• [Required work]: Where a line in the listing below contains the word "klima", copy that line.

=======

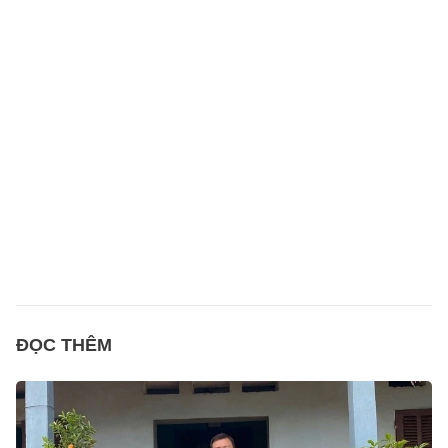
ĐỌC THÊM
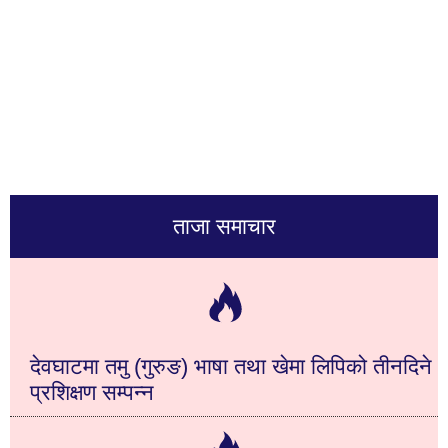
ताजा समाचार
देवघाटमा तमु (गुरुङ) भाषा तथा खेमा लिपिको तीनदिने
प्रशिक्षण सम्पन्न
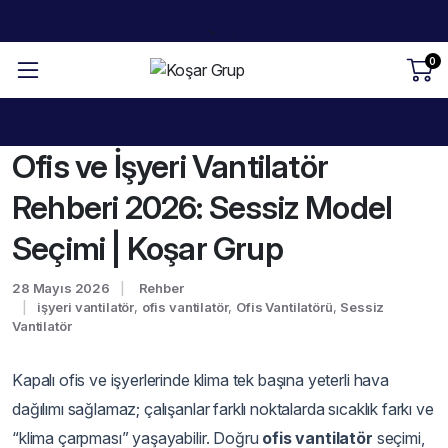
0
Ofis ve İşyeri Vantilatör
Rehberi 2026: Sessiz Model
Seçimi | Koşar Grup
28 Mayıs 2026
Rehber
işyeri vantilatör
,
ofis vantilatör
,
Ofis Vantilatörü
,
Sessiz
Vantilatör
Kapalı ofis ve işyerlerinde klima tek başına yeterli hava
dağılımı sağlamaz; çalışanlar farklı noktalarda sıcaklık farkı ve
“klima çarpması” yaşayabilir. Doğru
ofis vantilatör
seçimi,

=======

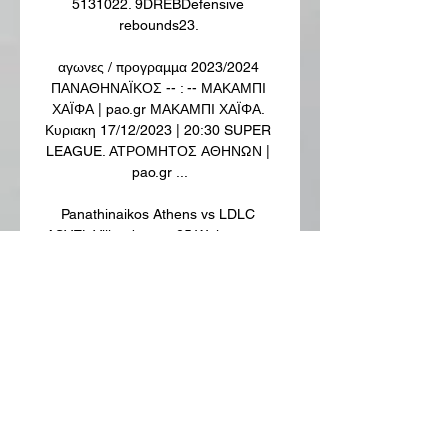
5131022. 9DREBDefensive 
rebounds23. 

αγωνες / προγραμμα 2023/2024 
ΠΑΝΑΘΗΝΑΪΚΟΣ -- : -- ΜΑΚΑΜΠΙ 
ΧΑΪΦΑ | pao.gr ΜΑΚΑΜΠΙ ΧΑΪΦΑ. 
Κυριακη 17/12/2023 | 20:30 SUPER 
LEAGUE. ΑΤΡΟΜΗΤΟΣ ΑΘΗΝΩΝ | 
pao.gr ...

=======

• [Reply]:
Kapalı ofis ve işyerlerinde klima tek başına yeterli hava
“klima çarpması” yaşayabilir. Doğru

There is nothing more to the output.